#### [Goal of the exercise]
Look for the line with "Segment 'portal vein" in the entries below, then extract that line and all lines after it exactly, with pictures left out.

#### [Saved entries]
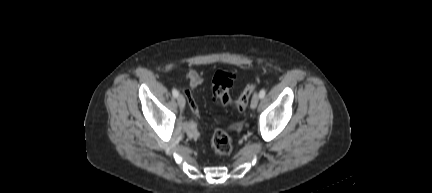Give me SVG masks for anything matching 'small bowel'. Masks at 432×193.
Instances as JSON below:
<instances>
[{"mask_svg": "<svg viewBox=\"0 0 432 193\" xmlns=\"http://www.w3.org/2000/svg\"><path fill=\"white\" fill-rule=\"evenodd\" d=\"M188 78V88L186 89V94L188 96L189 107L191 111L198 114L199 108L192 92L202 83L203 79L199 72L196 70H190L187 75ZM241 129V124L235 123L231 126V130L239 131Z\"/></svg>", "mask_w": 432, "mask_h": 193, "instance_id": "obj_1", "label": "small bowel"}]
</instances>
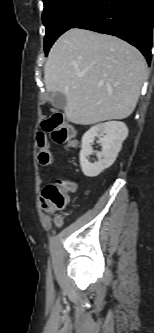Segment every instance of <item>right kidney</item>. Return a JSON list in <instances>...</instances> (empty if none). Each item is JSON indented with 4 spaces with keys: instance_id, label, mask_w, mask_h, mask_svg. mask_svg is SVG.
I'll return each instance as SVG.
<instances>
[{
    "instance_id": "obj_1",
    "label": "right kidney",
    "mask_w": 154,
    "mask_h": 333,
    "mask_svg": "<svg viewBox=\"0 0 154 333\" xmlns=\"http://www.w3.org/2000/svg\"><path fill=\"white\" fill-rule=\"evenodd\" d=\"M128 136V128L123 122L109 121L91 127L82 137V146L79 154L80 165L84 175L88 177L98 176L109 168L116 160L121 150L123 141ZM95 137L99 138L102 150L97 153L98 161L89 162V156L93 154L92 144Z\"/></svg>"
}]
</instances>
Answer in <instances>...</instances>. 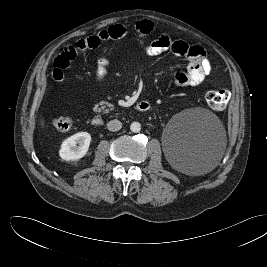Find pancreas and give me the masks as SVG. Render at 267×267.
I'll use <instances>...</instances> for the list:
<instances>
[{"label": "pancreas", "mask_w": 267, "mask_h": 267, "mask_svg": "<svg viewBox=\"0 0 267 267\" xmlns=\"http://www.w3.org/2000/svg\"><path fill=\"white\" fill-rule=\"evenodd\" d=\"M106 106L108 107V109H106ZM113 108H114L113 104L105 102V101H100L99 105H95L94 110L98 111V112L104 110L107 113V112L113 110Z\"/></svg>", "instance_id": "pancreas-1"}]
</instances>
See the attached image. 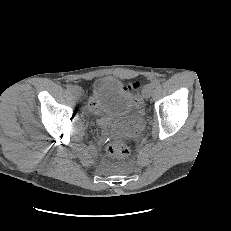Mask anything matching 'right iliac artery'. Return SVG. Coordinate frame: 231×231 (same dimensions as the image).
Masks as SVG:
<instances>
[{
    "instance_id": "obj_1",
    "label": "right iliac artery",
    "mask_w": 231,
    "mask_h": 231,
    "mask_svg": "<svg viewBox=\"0 0 231 231\" xmlns=\"http://www.w3.org/2000/svg\"><path fill=\"white\" fill-rule=\"evenodd\" d=\"M66 87H67V90L70 92L73 91L74 89V87L71 84H68Z\"/></svg>"
}]
</instances>
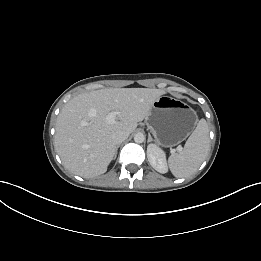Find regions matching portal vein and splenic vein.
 <instances>
[{"label": "portal vein and splenic vein", "instance_id": "18ae733b", "mask_svg": "<svg viewBox=\"0 0 261 261\" xmlns=\"http://www.w3.org/2000/svg\"><path fill=\"white\" fill-rule=\"evenodd\" d=\"M118 112H110L107 116H106V122L109 124H112L115 122L116 116H117ZM178 150H181V147H178ZM174 152V150H173Z\"/></svg>", "mask_w": 261, "mask_h": 261}]
</instances>
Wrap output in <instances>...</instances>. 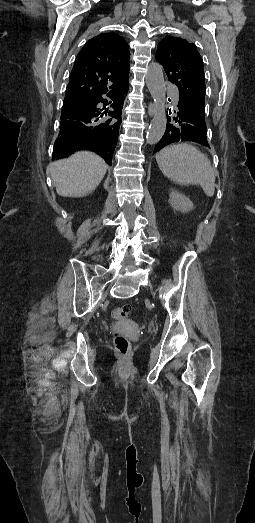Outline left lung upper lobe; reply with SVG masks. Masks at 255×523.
<instances>
[{
  "instance_id": "obj_1",
  "label": "left lung upper lobe",
  "mask_w": 255,
  "mask_h": 523,
  "mask_svg": "<svg viewBox=\"0 0 255 523\" xmlns=\"http://www.w3.org/2000/svg\"><path fill=\"white\" fill-rule=\"evenodd\" d=\"M155 57L164 67L168 80L179 89L178 105L188 110L187 115H195L197 121L205 123L203 60L196 46L185 39L166 37L158 44Z\"/></svg>"
}]
</instances>
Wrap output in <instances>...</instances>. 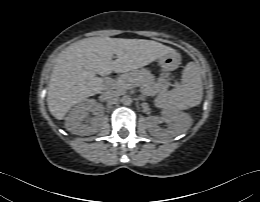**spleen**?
Wrapping results in <instances>:
<instances>
[{"label":"spleen","instance_id":"3e777b00","mask_svg":"<svg viewBox=\"0 0 260 202\" xmlns=\"http://www.w3.org/2000/svg\"><path fill=\"white\" fill-rule=\"evenodd\" d=\"M202 96L203 86L198 67L190 62L183 70L181 84L159 96L155 105L164 111L185 110L199 105Z\"/></svg>","mask_w":260,"mask_h":202}]
</instances>
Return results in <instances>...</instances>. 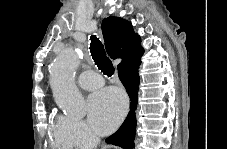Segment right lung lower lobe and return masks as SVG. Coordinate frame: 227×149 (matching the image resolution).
Returning <instances> with one entry per match:
<instances>
[{
  "label": "right lung lower lobe",
  "mask_w": 227,
  "mask_h": 149,
  "mask_svg": "<svg viewBox=\"0 0 227 149\" xmlns=\"http://www.w3.org/2000/svg\"><path fill=\"white\" fill-rule=\"evenodd\" d=\"M139 65L140 61H135L118 69L119 79L131 99L130 111L121 127L113 135L106 139L108 144L117 145L127 149L134 147L136 129L135 109L138 103Z\"/></svg>",
  "instance_id": "right-lung-lower-lobe-1"
}]
</instances>
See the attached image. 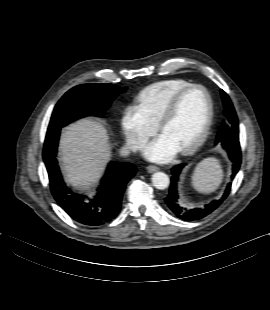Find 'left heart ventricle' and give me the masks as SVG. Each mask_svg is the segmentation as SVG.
<instances>
[{
  "label": "left heart ventricle",
  "mask_w": 270,
  "mask_h": 310,
  "mask_svg": "<svg viewBox=\"0 0 270 310\" xmlns=\"http://www.w3.org/2000/svg\"><path fill=\"white\" fill-rule=\"evenodd\" d=\"M207 97L201 90L186 94L171 120L163 127V134L181 151L200 135L207 116Z\"/></svg>",
  "instance_id": "b2bd125f"
}]
</instances>
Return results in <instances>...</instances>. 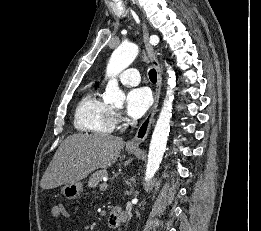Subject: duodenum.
<instances>
[{
  "label": "duodenum",
  "mask_w": 261,
  "mask_h": 231,
  "mask_svg": "<svg viewBox=\"0 0 261 231\" xmlns=\"http://www.w3.org/2000/svg\"><path fill=\"white\" fill-rule=\"evenodd\" d=\"M126 213L121 206H115L110 210L108 224L115 228L125 219Z\"/></svg>",
  "instance_id": "410a0bca"
}]
</instances>
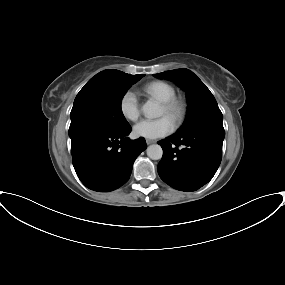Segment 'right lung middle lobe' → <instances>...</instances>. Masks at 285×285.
<instances>
[{
    "label": "right lung middle lobe",
    "instance_id": "obj_1",
    "mask_svg": "<svg viewBox=\"0 0 285 285\" xmlns=\"http://www.w3.org/2000/svg\"><path fill=\"white\" fill-rule=\"evenodd\" d=\"M143 76L120 72L91 78L75 98L69 135L87 127H101L111 131L129 127L121 110V100L131 85Z\"/></svg>",
    "mask_w": 285,
    "mask_h": 285
}]
</instances>
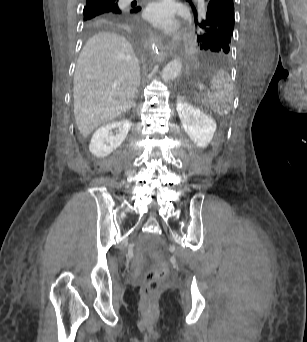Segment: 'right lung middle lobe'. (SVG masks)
Returning <instances> with one entry per match:
<instances>
[{
  "label": "right lung middle lobe",
  "instance_id": "1",
  "mask_svg": "<svg viewBox=\"0 0 307 342\" xmlns=\"http://www.w3.org/2000/svg\"><path fill=\"white\" fill-rule=\"evenodd\" d=\"M101 12L102 11H97V10H83V20L94 17Z\"/></svg>",
  "mask_w": 307,
  "mask_h": 342
}]
</instances>
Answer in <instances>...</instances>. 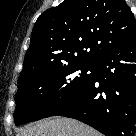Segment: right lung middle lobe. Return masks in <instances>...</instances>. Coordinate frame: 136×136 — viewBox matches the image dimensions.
I'll return each mask as SVG.
<instances>
[{
	"mask_svg": "<svg viewBox=\"0 0 136 136\" xmlns=\"http://www.w3.org/2000/svg\"><path fill=\"white\" fill-rule=\"evenodd\" d=\"M93 63H70L38 71L18 82L16 125L48 117L92 80Z\"/></svg>",
	"mask_w": 136,
	"mask_h": 136,
	"instance_id": "right-lung-middle-lobe-1",
	"label": "right lung middle lobe"
}]
</instances>
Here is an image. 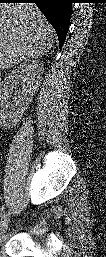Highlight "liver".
<instances>
[{"mask_svg":"<svg viewBox=\"0 0 106 257\" xmlns=\"http://www.w3.org/2000/svg\"><path fill=\"white\" fill-rule=\"evenodd\" d=\"M53 29L33 3L0 5V69L42 57L53 44Z\"/></svg>","mask_w":106,"mask_h":257,"instance_id":"obj_1","label":"liver"}]
</instances>
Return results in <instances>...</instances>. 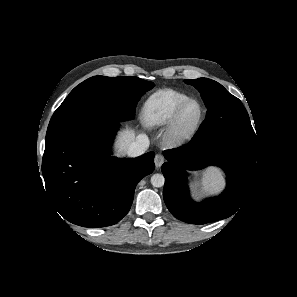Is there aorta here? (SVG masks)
Listing matches in <instances>:
<instances>
[{
  "label": "aorta",
  "instance_id": "aorta-1",
  "mask_svg": "<svg viewBox=\"0 0 297 297\" xmlns=\"http://www.w3.org/2000/svg\"><path fill=\"white\" fill-rule=\"evenodd\" d=\"M165 178L162 174H154L151 177V184L154 187H162L164 186Z\"/></svg>",
  "mask_w": 297,
  "mask_h": 297
}]
</instances>
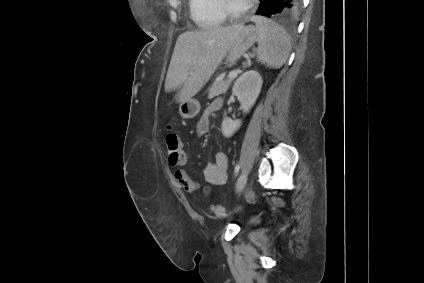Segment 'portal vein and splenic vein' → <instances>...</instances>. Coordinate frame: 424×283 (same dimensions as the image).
<instances>
[{
  "instance_id": "1",
  "label": "portal vein and splenic vein",
  "mask_w": 424,
  "mask_h": 283,
  "mask_svg": "<svg viewBox=\"0 0 424 283\" xmlns=\"http://www.w3.org/2000/svg\"><path fill=\"white\" fill-rule=\"evenodd\" d=\"M236 76H237V71H232V72L229 73L228 78H233V77H236Z\"/></svg>"
}]
</instances>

#### [Result for this exercise]
Segment 'portal vein and splenic vein' → <instances>...</instances>. Coordinate frame: 424×283 (same dimensions as the image).
<instances>
[{
  "instance_id": "1",
  "label": "portal vein and splenic vein",
  "mask_w": 424,
  "mask_h": 283,
  "mask_svg": "<svg viewBox=\"0 0 424 283\" xmlns=\"http://www.w3.org/2000/svg\"><path fill=\"white\" fill-rule=\"evenodd\" d=\"M236 76H237V71H232V72L229 73L228 78H233V77H236Z\"/></svg>"
}]
</instances>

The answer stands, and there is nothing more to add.